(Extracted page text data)

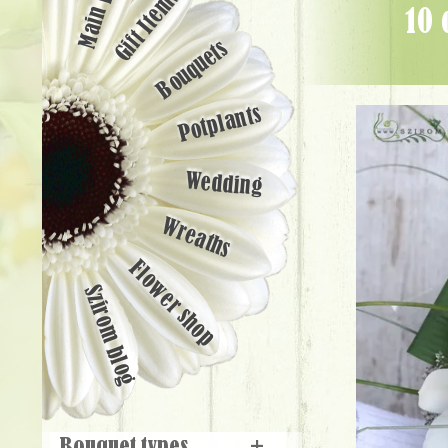
Main page
Gift Items
10 cymbidium orchids with aspidistra leaves - Flower Delivery
Bouquets
Potplants
Wedding
Wreaths
Flower shop
Szirom blog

Task objective: Please repeat all of the entries above word for word, but drop any pictures.

Your solution:
Main page
Gift Items
10 cymbidium orchids with aspidistra leaves - Flower Delivery
Bouquets
Potplants
Wedding
Wreaths
Flower shop
Szirom blog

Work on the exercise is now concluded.